Before switching to Biopython, I thought there are similar indexing features in biopython as in bioperl. However, the biopython SeqIO.index_db() and SeqIO.index() methods are so inefficient that it's almost impossible to random access a segment of genomic sequence using biopython.
I tested the performance of biopython and bioperl in retrieving a 10bp sequence from Arabidopsis chromosome 3, here is my code:
import sys
import os.path
sys.path.append(os.environ['PYTHON_HOME'] + '/lib/python2.6/site-packages')
sys.path.append(os.environ['PYTHON_HOME'] + '/lib64/python2.6/site-packages')
from time import clock, time
from subprocess import Popen, PIPE
from Bio import SeqIO
def seqret(f_seq, id, beg, end, strand=1):
if not os.path.isfile(f_seq):
sys.exit(f_seq + " is not there")
f_idx = f_seq + ".idx"
seq_idx = SeqIO.index_db(f_idx, f_seq, "fasta")
if not id in seq_idx:
sys.exit("cannot find " + id + "in " + f_seq)

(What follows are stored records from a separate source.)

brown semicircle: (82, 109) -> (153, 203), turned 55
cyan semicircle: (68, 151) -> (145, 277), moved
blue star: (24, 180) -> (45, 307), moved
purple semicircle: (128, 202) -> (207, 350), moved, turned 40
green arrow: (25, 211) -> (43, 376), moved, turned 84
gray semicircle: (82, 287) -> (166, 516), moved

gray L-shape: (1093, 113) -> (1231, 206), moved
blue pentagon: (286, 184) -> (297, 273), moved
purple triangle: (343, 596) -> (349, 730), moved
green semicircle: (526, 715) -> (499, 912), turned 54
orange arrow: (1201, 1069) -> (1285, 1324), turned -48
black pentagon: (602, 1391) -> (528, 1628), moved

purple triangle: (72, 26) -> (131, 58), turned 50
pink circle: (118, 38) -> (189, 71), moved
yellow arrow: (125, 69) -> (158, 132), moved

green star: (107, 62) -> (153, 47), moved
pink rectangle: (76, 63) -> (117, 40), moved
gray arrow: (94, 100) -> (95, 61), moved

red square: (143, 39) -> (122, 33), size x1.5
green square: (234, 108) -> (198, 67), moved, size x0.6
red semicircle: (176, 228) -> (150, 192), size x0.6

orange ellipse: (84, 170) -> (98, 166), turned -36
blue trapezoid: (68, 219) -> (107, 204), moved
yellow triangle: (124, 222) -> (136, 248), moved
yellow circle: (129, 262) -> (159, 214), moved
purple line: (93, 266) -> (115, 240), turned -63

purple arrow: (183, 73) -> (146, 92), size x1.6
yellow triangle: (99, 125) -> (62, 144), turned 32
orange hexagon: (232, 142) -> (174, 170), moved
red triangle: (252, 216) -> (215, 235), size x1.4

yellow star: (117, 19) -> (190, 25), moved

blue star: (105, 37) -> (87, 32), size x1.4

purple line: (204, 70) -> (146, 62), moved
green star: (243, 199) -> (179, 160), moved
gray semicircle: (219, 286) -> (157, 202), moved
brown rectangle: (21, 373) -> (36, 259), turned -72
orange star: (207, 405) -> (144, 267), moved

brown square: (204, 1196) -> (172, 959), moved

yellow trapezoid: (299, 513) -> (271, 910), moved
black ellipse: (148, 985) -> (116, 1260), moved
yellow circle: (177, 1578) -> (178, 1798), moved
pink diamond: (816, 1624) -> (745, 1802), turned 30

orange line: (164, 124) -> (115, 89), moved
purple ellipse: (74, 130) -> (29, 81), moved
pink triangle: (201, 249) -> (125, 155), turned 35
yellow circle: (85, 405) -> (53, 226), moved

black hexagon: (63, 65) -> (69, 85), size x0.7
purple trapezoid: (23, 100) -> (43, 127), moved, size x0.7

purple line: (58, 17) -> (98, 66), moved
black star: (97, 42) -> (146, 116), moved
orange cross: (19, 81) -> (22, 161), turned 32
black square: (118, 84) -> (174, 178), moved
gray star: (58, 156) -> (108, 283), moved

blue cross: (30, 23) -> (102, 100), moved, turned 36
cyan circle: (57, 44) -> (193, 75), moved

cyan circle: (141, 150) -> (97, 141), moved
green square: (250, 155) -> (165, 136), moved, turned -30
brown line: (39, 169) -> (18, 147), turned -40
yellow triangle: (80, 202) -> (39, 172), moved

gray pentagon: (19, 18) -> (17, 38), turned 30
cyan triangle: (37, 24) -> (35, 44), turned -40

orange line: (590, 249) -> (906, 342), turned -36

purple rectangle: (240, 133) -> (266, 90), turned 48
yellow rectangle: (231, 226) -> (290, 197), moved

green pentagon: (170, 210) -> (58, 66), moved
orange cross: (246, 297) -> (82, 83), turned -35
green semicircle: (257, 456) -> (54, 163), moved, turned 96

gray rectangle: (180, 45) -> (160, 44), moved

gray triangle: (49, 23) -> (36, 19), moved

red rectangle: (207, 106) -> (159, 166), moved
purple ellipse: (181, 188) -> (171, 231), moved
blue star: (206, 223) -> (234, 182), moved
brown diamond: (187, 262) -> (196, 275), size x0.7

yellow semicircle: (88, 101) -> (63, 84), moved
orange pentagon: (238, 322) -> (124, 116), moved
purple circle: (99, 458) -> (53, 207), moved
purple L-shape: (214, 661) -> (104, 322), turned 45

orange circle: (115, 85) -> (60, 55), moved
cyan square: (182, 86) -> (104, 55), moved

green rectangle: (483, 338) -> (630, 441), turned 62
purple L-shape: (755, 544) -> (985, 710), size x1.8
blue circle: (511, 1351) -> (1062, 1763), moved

seq_obj = seq_idx[id].seq[beg-1:end]
if strand == -1 or strand == "-":
seq_obj = seq_obj.reverse_complement()
seq_str = seq_obj.tostring()
return seq_str
if __name__ == "__main__":
seq_db = "/project/youngn/zhoup/Data/misc3/spada.crp/Athaliana/01_genome/01_refseq.fa"
seq_id = "Chr3"
seq_beg = 100001
seq_end = 100010
c0, t0 = clock(), time()
print seqret(seq_db, seq_id, seq_beg, seq_end, 1)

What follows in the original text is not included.